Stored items
··········
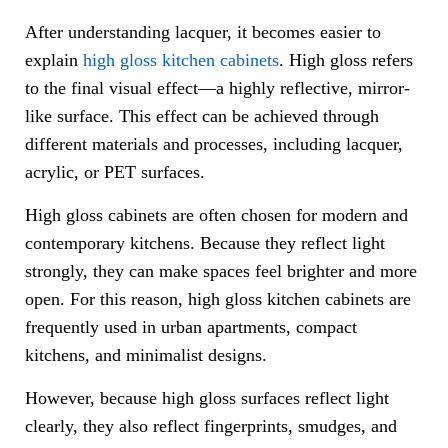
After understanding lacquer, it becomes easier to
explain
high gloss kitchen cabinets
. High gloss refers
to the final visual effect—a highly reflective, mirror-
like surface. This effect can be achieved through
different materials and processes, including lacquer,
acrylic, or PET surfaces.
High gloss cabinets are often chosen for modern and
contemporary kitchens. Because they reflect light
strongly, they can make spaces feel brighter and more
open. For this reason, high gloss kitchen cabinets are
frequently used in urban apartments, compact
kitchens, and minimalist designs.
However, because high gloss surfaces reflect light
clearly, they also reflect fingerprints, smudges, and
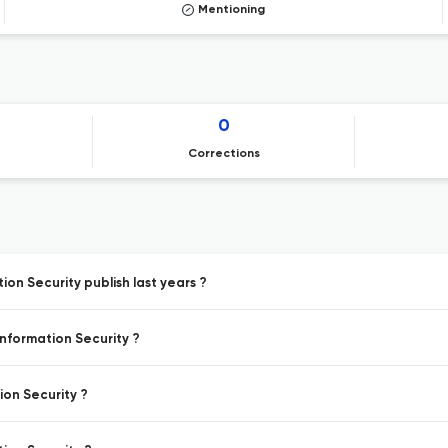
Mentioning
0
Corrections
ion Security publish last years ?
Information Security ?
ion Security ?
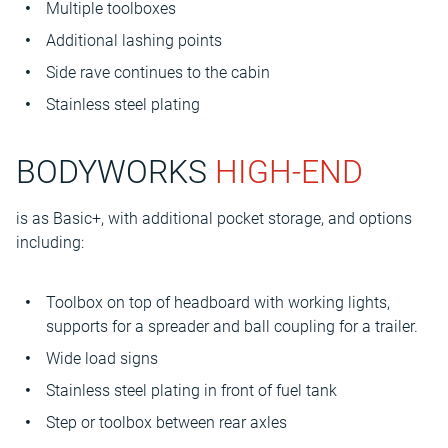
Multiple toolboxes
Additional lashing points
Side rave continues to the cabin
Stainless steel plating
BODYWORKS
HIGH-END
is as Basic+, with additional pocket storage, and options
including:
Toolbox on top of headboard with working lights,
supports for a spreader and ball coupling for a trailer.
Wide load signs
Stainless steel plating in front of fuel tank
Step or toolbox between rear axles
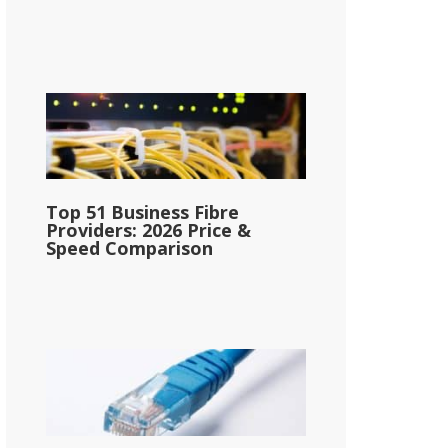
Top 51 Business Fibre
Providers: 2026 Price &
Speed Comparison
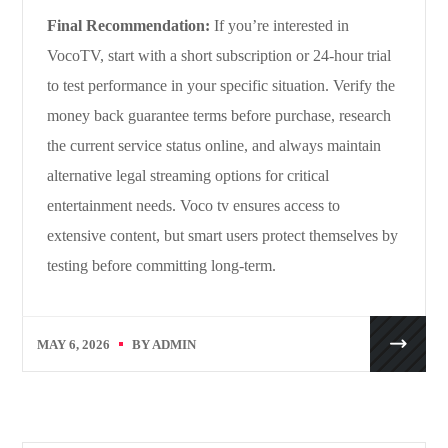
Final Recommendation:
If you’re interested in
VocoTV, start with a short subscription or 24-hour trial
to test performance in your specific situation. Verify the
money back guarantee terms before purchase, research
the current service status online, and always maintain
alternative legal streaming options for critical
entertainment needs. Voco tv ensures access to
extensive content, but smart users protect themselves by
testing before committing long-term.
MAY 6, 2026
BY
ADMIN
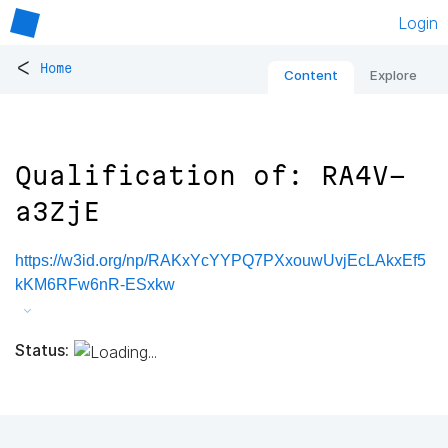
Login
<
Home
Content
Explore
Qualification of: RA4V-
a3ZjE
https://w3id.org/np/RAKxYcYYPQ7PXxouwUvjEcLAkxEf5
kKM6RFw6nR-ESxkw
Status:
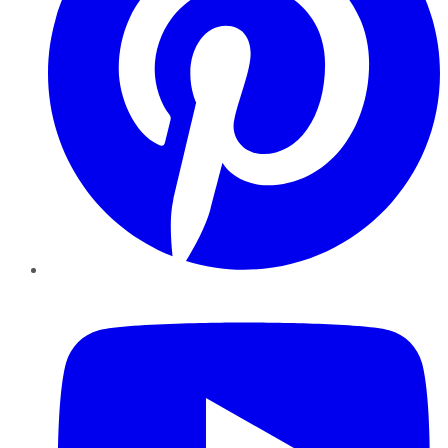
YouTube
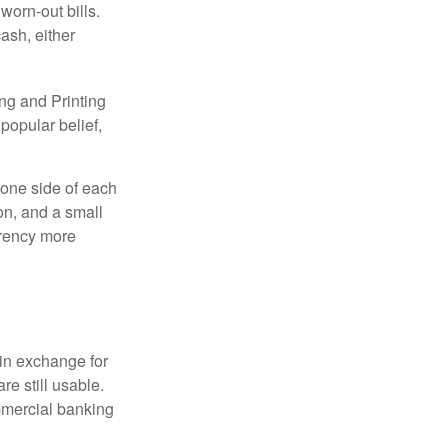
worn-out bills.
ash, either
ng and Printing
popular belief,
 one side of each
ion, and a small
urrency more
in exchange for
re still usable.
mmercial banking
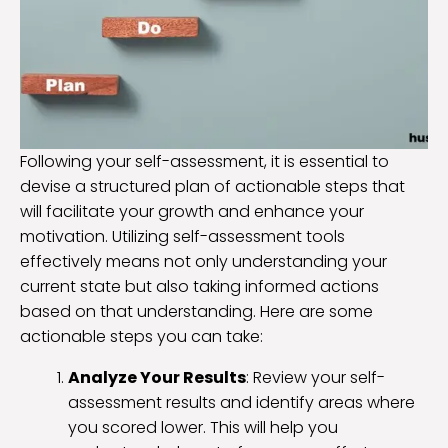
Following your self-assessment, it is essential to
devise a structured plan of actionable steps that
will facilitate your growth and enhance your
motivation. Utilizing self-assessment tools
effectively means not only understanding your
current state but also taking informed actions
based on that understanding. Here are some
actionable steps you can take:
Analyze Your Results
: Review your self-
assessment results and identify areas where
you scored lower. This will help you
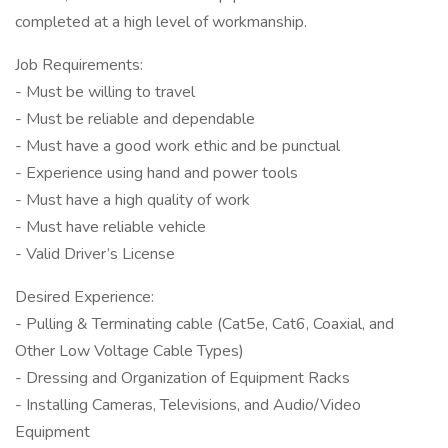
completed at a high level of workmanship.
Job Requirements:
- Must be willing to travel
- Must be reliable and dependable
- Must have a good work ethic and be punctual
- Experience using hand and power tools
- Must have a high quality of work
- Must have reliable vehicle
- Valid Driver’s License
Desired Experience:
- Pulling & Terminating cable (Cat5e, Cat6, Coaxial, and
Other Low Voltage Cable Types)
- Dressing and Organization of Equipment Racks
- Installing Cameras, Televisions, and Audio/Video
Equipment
··········
In the entries above, find the line with "Stainless steel plating in front of fuel tank" and the line with "alternative legal streaming". Return exactly those lines and all the ones between them, pictures excluded.

# Response to the exercise:
Stainless steel plating in front of fuel tank
Step or toolbox between rear axles
Top 51 Business Fibre
Providers: 2026 Price &
Speed Comparison
Final Recommendation:
If you’re interested in
VocoTV, start with a short subscription or 24-hour trial
to test performance in your specific situation. Verify the
money back guarantee terms before purchase, research
the current service status online, and always maintain
alternative legal streaming options for critical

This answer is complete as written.